Isaí is an ecologist who specializes in the issues of environmental governance and ecosystem management. He has experience in the design and implementation of integrated strategies for the management and conservation of ecosystems and ecosystem services. He has led the design of management plans in Indigenous Territories, considering the needs of all the stakeholders in the region. He has also co-led the design and implementation of payments for ecosystem services, and analyzed the environmental policy of the 1993 Colombian Law 99 and the national REDD+ strategy. He has worked on the design, analysis and implementation of socio-economic monitoring, as well as biological and environmental valuation studies in the Amazon Basin. He has worked as an independent consultant for numerous NGOs, from international organizations to small to small indigenous groups. He has substantial knowledge of participatory tools for building constructive dialogue amongst various indigenous groups, farmers and public and private stakeholders.
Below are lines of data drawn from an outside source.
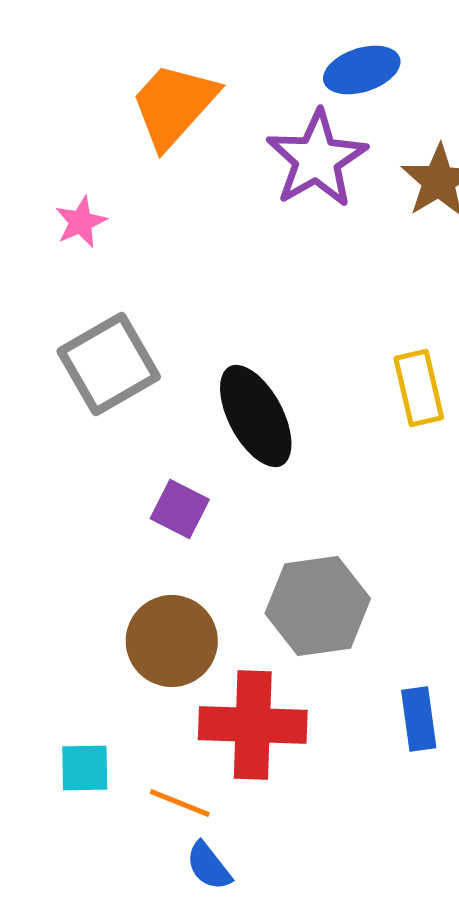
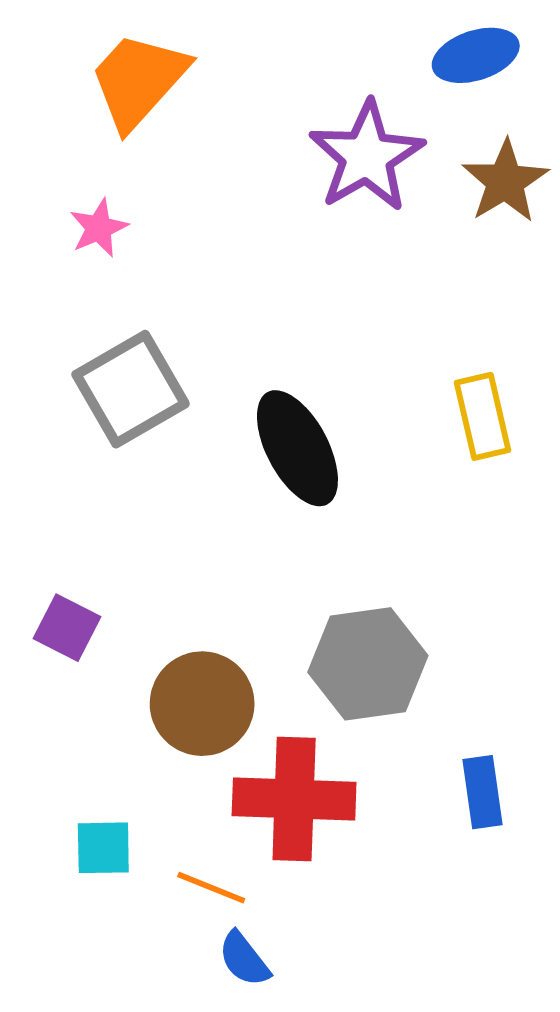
blue ellipse: (362, 70) -> (476, 55), moved
orange trapezoid: (174, 105) -> (139, 80), moved
purple square: (180, 509) -> (67, 628), moved

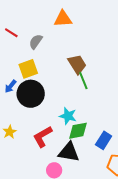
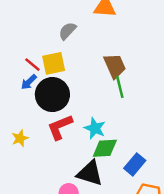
red line: (11, 33) -> (32, 65), moved
red L-shape: (42, 137) -> (60, 127), moved

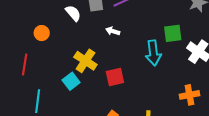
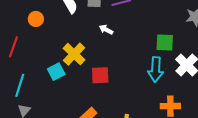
cyan arrow: (153, 53) -> (156, 69), moved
He currently works developing activities for the group PROTERRA, leading the design and implementation of REDD+ strategies with indigenous people with OPIAC, supporting the construction of the environmental strategy of EPM with the support of WWF, and co-leading the project "State of the Art of Knowledge of Wetlands" in Colombia.

Picture of Diego J. Lizcano

Diego J. Lizcano

Fellow 2013-2014: Effects of complexity and institutional weakness on deforestation in the Andean Amazon

Diego has been selected for technical support proposed by Conservation Strategy Fund (CSF) and within the framework of the Scholars Program of the Initiative for Conservation in the Andean Amazon (ICAA), a program of the United States Agency for International Development (USAID).

His research focuses on the identification of theoretical and econometric models driving the processes that effect deforestation patterns, with an emphasis on institutional and government factors as underlying causes of deforestation and forest degradation.

Diego is biologist from Universidad de los Andes in Bogota, Colombia and has a doctoral degree in Biodiversity from the Durrell Institute of Conservation and Ecology in the University of Kent, UK. His research interests are wide including mammals, habitat use, conservation biology and forest. Several of his researches have been focus on his favorite species, the mountain tapir. Diego was professor and director of the biology department in Universidad de Pamplona at Colombia and visiting fellow in the Tropical Ecology Assessment and Monitoring (TEAM) Network at Conservation International, where he developed analytic tools to study and monitoring terrestrial vertebrates using camera traps. He is also an avid photographer.